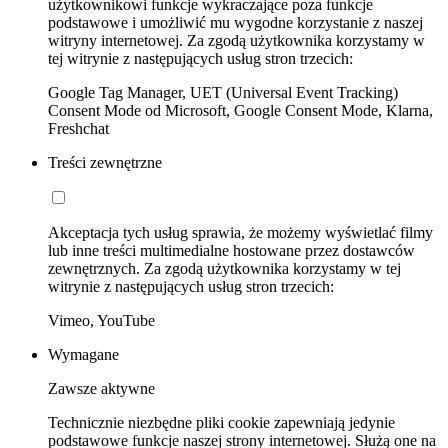
użytkownikowi funkcje wykraczające poza funkcje
podstawowe i umożliwić mu wygodne korzystanie z naszej
witryny internetowej. Za zgodą użytkownika korzystamy w
tej witrynie z następujących usług stron trzecich:
Google Tag Manager, UET (Universal Event Tracking)
Consent Mode od Microsoft, Google Consent Mode, Klarna,
Freshchat
Treści zewnętrzne
Akceptacja tych usług sprawia, że możemy wyświetlać filmy
lub inne treści multimedialne hostowane przez dostawców
zewnętrznych. Za zgodą użytkownika korzystamy w tej
witrynie z następujących usług stron trzecich:
Vimeo, YouTube
Wymagane
Zawsze aktywne
Technicznie niezbędne pliki cookie zapewniają jedynie
podstawowe funkcje naszej strony internetowej. Służą one na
========================================
Problem description -
Exact copies of all the entries are needed; output them without the pictures.

Exercise answer -
użytkownikowi funkcje wykraczające poza funkcje
podstawowe i umożliwić mu wygodne korzystanie z naszej
witryny internetowej. Za zgodą użytkownika korzystamy w
tej witrynie z następujących usług stron trzecich:
Google Tag Manager, UET (Universal Event Tracking)
Consent Mode od Microsoft, Google Consent Mode, Klarna,
Freshchat
Treści zewnętrzne
Akceptacja tych usług sprawia, że możemy wyświetlać filmy
lub inne treści multimedialne hostowane przez dostawców
zewnętrznych. Za zgodą użytkownika korzystamy w tej
witrynie z następujących usług stron trzecich:
Vimeo, YouTube
Wymagane
Zawsze aktywne
Technicznie niezbędne pliki cookie zapewniają jedynie
podstawowe funkcje naszej strony internetowej. Służą one na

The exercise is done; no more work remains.